NC State and KALRO will work with producers and growers’ associations in the Kisii and Kakamega counties to ensure supply of sweet potato roots, onions, and AIVs for further processing and/or fresh consumption. In addition to improving shelf life and quality of root qualities, having access to cold storage containers will open up multiple market opportunities for local growers. Produce aggregated at the units will provide supply of OFSP, AIVs, and other vegetables to the school meal programs in the two counties, creating a new market for their produce in the locations. Additionally, they will be able to aggregate their produce either individually or through growers’ association to sell to wholesalers or urban markets at a higher prices. Alternatively, they could also sell their products to be processed into value added products, resulting in higher income for growers. The facilities can also be used to store other economically important agriculture products such as onions and imported agriculture products.

NC State faculty members have already visited Kenya once to explore the two sites where the cold storage units will be installed and met with KALRO teams who will be assisting with managing and operating the cold storage facilities. You can read more about the trip here.

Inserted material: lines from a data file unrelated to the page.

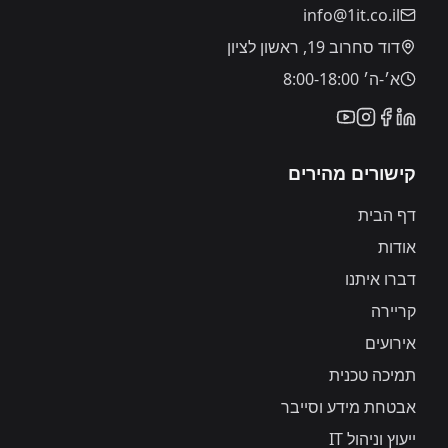
info@1it.co.il
דוד סחרוב 19, ראשון לציון
א׳-ה׳ 8:00-18:00
קישורים מהירים
דף הבית
אודות
דברו איתנו
קריירה
אירועים
תמיכה טכנית
אבטחת מידע וסייבר
ייעוץ וניהול IT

Enhancing Productivity, Post-Harvest Management and Market Access of African Indigenous Vegetables (AIV) in Kenya

This USAID funded project aims to increase productivity, reduce post-harvest losses and enhance market access of AIVs for improved livelihoods of value chain actors, specifically smallholder women and youth farmers.

The project team based in Kenya and the US will (i) establish, quantify and address critical sources of pre-harvest losses within the value chain to increase AIVs productivity; (ii) enhance post-harvest management, value addition and safety of AIVs to improve nutrition and dietary diversification in rural and urban households; (iii) strengthen linkages to input and output markets for smallholder farmers, specifically women and youths, and; (iv) build capacity for smallholder farmers and cooperatives on climate-smart technologies, innovations and management practices.

The project will be implemented in Kisii and Kakamega counties, where AIVs are an important enterprise for women. The project will build the capacity of local personnel by training graduate students and key stakeholders and increase incomes for smallholder women farmers and improve nutrition security for Kenyan households.